Certes. Mais tout cela en dit long non seulement sur l’émotion suscitée par mon post, mais aussi sur l’impossibilité d’introduire un peu de nuance dans l’analyse du conflit israélo-palestinien. Car la logique dominante, pour ceux qui réclament aujourd’hui mes regrets, non : mes excuses, non : ma démission, se fonde à mon sens sur une lecture de ce conflit qui fait d’Israël un État génocidaire dirigé par un gouvernement d’extrême-droite ayant entrepris d’affamer et de liquider méthodiquement le peuple palestinien. Dès lors, la cause est entendue : être démocrate et humaniste, c’est forcément défendre la cause palestinienne contre l’infâme oppresseur. Pour certains, la politique de Netanyahou vaut celle d’Hitler, et les Palestiniens sont donc les nouveaux Juifs. Tout discours s’écartant de ce narratif devient donc suspect de complaisance envers un gouvernement d’extrême-droite, colonisateur qui plus est.
Or, je ne souscris pas à cette lecture. Oui, certains propos tenus par des dirigeants israéliens issus de l’extrême-droite religieuse constituent bel et bien des appels au génocide. Oui, des crimes de guerre sont commis, peut-être même des crimes contre l’humanité, par Israël.
« L’apologie du terrorisme ou l’expression d’une haine antisémite me semblent pourtant autrement plus préoccupants qu’un propos mal sourcé rompant avec la sensibilité propalestinienne dominante sans apporter de plus-value. »
Mais le conflit oppose deux peuples, qui ont tous les deux le droit de vivre en paix et en sécurité, et qui ont tous les deux porté au pouvoir des fauteurs de guerre.
Pourquoi alors passer sous silence l’écrasante responsabilité du Hamas dans la situation dramatique du peuple gazaoui ? Pourquoi une telle ferveur, de la part de tant de progressistes, à revendiquer la « libération de la Palestine, du fleuve à la mer » ? Se peut-il qu’un slogan niant aussi explicitement le droit à l’existence d’Israël puisse « passer crème » auprès de tant de progressistes, de démocrates, d’humanistes ?

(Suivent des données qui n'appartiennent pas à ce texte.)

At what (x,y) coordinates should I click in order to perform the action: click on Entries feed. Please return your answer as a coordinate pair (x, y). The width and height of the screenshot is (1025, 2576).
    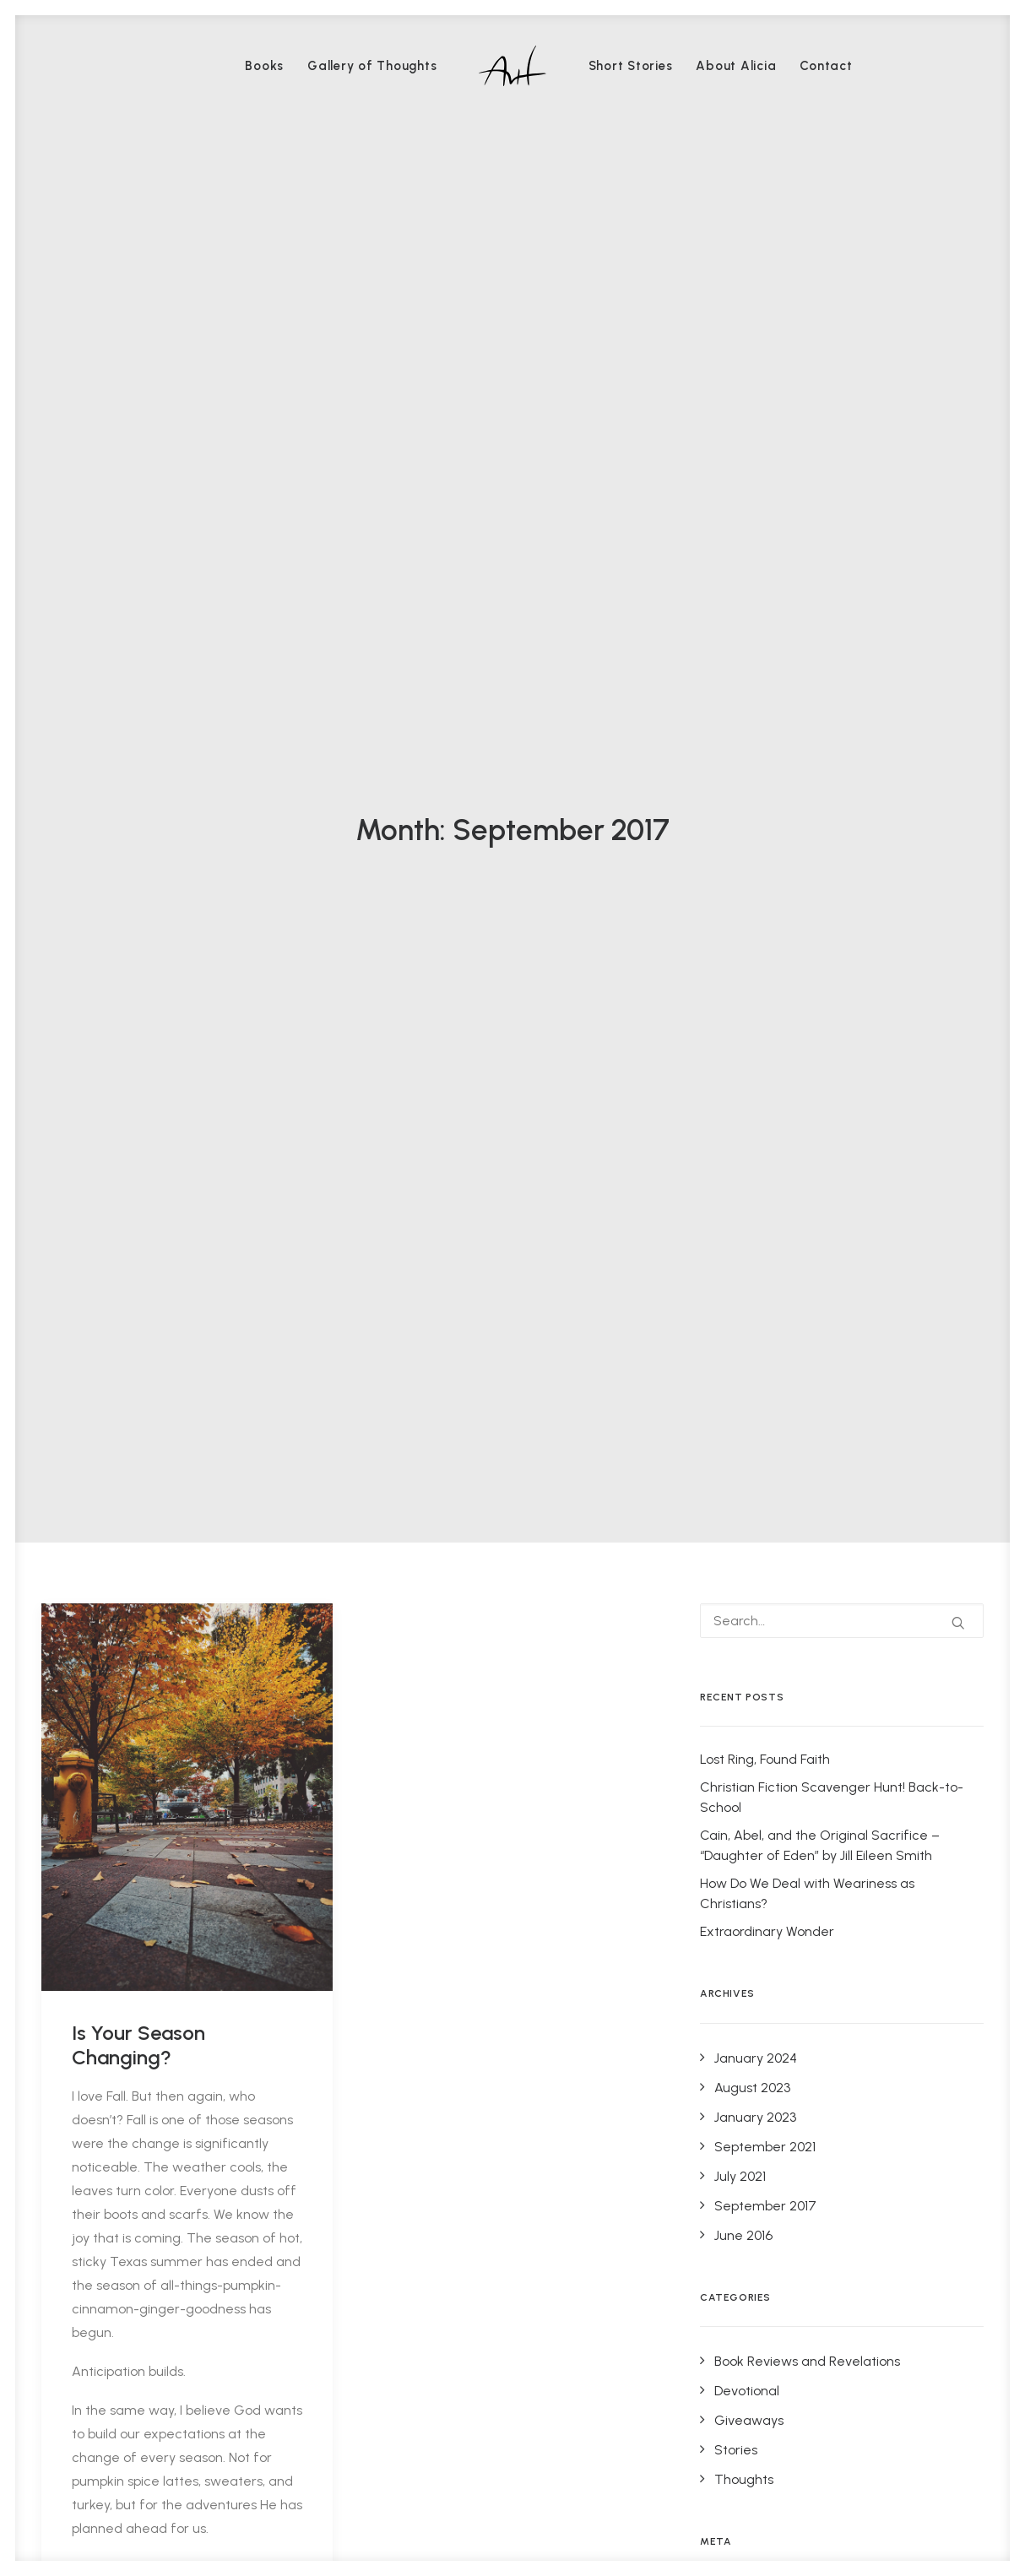     Looking at the image, I should click on (752, 1475).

Pourquoi aussi peu de mobilisation, pour ne pas parler de silence assourdissant, sur les 49 otages encore détenus par le Hamas, dont 22 sont présumés vivants sans que l’on n’ait aucune nouvelle d’eux ? Ces hommes, ces femmes et ces enfants n’ont-ils pas droit à notre compassion, tout comme les Gazaouis qui souffrent de la faim et de la misère ont droit à notre compassion ?
Face à cela, le narratif dominant m’apparaît fonctionner comme une sorte de dogme, une injonction à ne pas toucher à la cause palestinienne, quelle que soit la forme qu’elle prend ni les excès qu’elle provoque et justifie jusque dans les rues de Bruxelles ou sur les campus universitaires.
Cela seul me semble pouvoir expliquer ce déchaînement pour un post que je n’arrive pas à percevoir comme aussi odieusement indécent que les propos du chroniqueur Herman Brusselmans clamant son envie de planter un couteau dans la gorge de chaque juif qu’il croise, propos pour lesquels il a été acquitté et que l’équivalent flamand du Conseil de déontologie journalistique, le Raad voor de journalistiek (RVDJ), a également jugés non problématiques. Ou que l’éloge de la « résistance armée » menée par Hamas ou d’autres factions, éloge que l’on a entendu récemment au conseil communal de Charleroi lors d’une interpellation citoyenne, mais qui ont été largement applaudis sur les bancs de la gauche.
L’apologie du terrorisme ou l’expression d’une haine antisémite me semblent pourtant autrement plus préoccupants qu’un propos mal sourcé rompant avec la sensibilité propalestinienne dominante sans apporter de plus-value.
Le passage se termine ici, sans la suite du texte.